Estos datos, y otros, son sabidos y suelen aparecer de tanto en tanto en los medios de comunicación. También se sabe que el esfuerzo realizado ha dado sus frutos (aunque no se sabe exactamente la relación causaefecto y hay un debate acerca del asunto) y que, por ejemplo, el peso de las publicaciones de científicos españoles ha aumentado espectacularmente. Más que un dato estadístico voy a dar uno concreto: hasta el año de la muerte de Franco sólo se habían publicado dos artículos de científicos españoles (desde España) en la revista de mayor índice de impacto en física, The Physical Review Letters; desde el año 2000 se publican más de 120 cada año.
Esta visión optimista tiene sus sombras: el número de patentes sigue siendo escandalosamente bajo y la proporción del esfuerzo investigador global que realizan las empresas españolas es menor (algo menos en Catalunya) que en otros países de nuestro entorno, lo que exigirá medidas de estímulo a las empresas, que parecen más difíciles que la simple decisión de poner más dinero en los presupuestos públicos.
La gran incógnita es saber si una mayor proporción del PIB a los gastos de investigación y desarrollo, como la que persiguen nuestras administraciones, siendo necesaria, es suficiente para poder abandonar el furgón de cola de casi todas las estadísticas. ¿Un mayor esfuerzo económico mejorará cualitativamente nuestra I+ D+ i?

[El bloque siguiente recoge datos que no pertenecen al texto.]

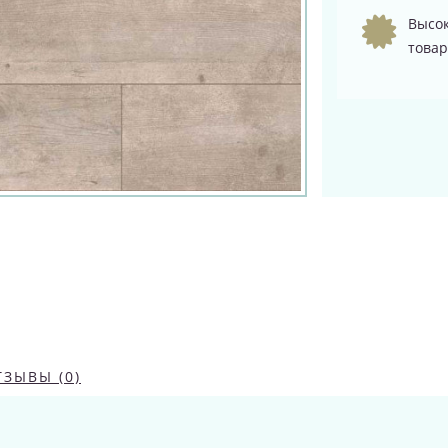
Высок
товар
ТЗЫВЫ (0)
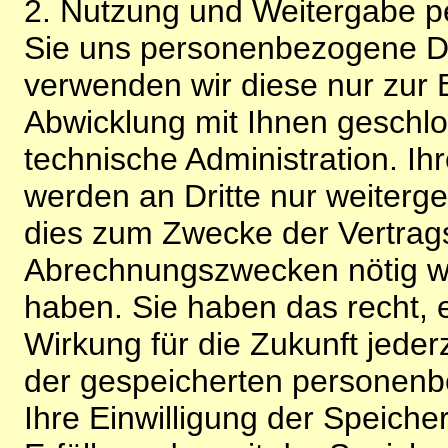
2. Nutzung und Weitergabe 
Sie uns personenbezogene Da
verwenden wir diese nur zur 
Abwicklung mit Ihnen geschlo
technische Administration. 
werden an Dritte nur weiterg
dies zum Zwecke der Vertragsa
Abrechnungszwecken nötig wir
haben. Sie haben das recht, ei
Wirkung für die Zukunft jeder
der gespeicherten personenb
Ihre Einwilligung der Speiche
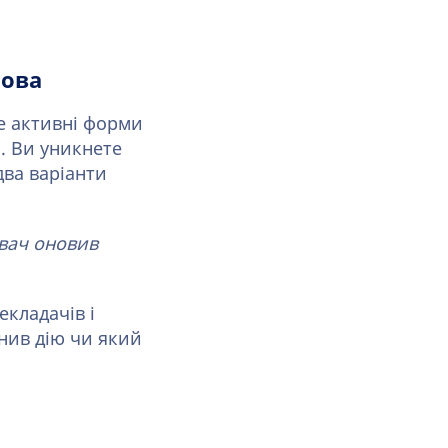
лова
е активні форми
. Ви уникнете
два варіанти
вач оновив
екладачів і
инив дію чи який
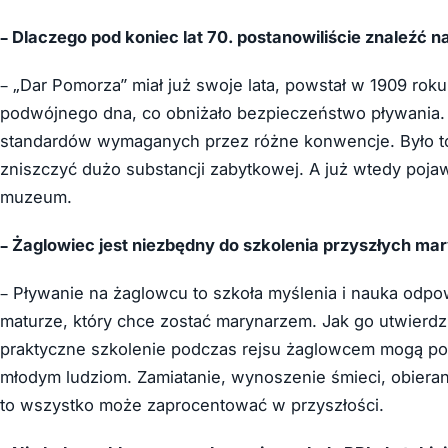
– Dlaczego pod koniec lat 70. postanowiliście znaleźć n
– „Dar Pomorza” miał już swoje lata, powstał w 1909 roku…
podwójnego dna, co obniżało bezpieczeństwo pływania. 
standardów wymaganych przez różne konwencje. Było to 
zniszczyć dużo substancji zabytkowej. A już wtedy pojaw
muzeum.
– Żaglowiec jest niezbędny do szkolenia przyszłych ma
– Pływanie na żaglowcu to szkoła myślenia i nauka odpow
maturze, który chce zostać marynarzem. Jak go utwierdzi
praktyczne szkolenie podczas rejsu żaglowcem mogą pom
młodym ludziom. Zamiatanie, wynoszenie śmieci, obierani
to wszystko może zaprocentować w przyszłości.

Mi impresión es que, junto a mayores presupuestos y a más estímulos a las empresas, hace falta otro cambio, aún más complejo y difícil. Por lo menos en el sector público, que es el que conozco mejor, hace falta un cambio estructural. Ni nuestras universidades ni nuestros organismos públicos de investigación tienen una estructura organizativa y de gobierno que realmente prime la calidad. Tradicionalmente, nuestra legislación universitaria ha promovido órganos de gobierno débiles y un sistema uniformista y rígido, en vez de apostar por unas universidades realmente autónomas (que no quiere decir que los colectivos universitarios hayan de ser los únicos en tomar decisiones), competitivas y diferenciadas. Y nuestros organismos públicos de investigación tradicionales han sido aún más rígidos e inflexibles. Un sistema funcionarial repleto de derechos adquiridos, tanto de los que hace tiempo que están como de los recién incorporados y de los que desean entrar, no es el más adecuado para fomentar una investigación de calidad ni es el que tienen los países que despuntan más en la investigación. Sólo si los gobiernos son capaces de promover cambios en esta dirección, probablemente contra las opiniones de los actores más directos, un mayor esfuerzo económico dará los frutos esperados.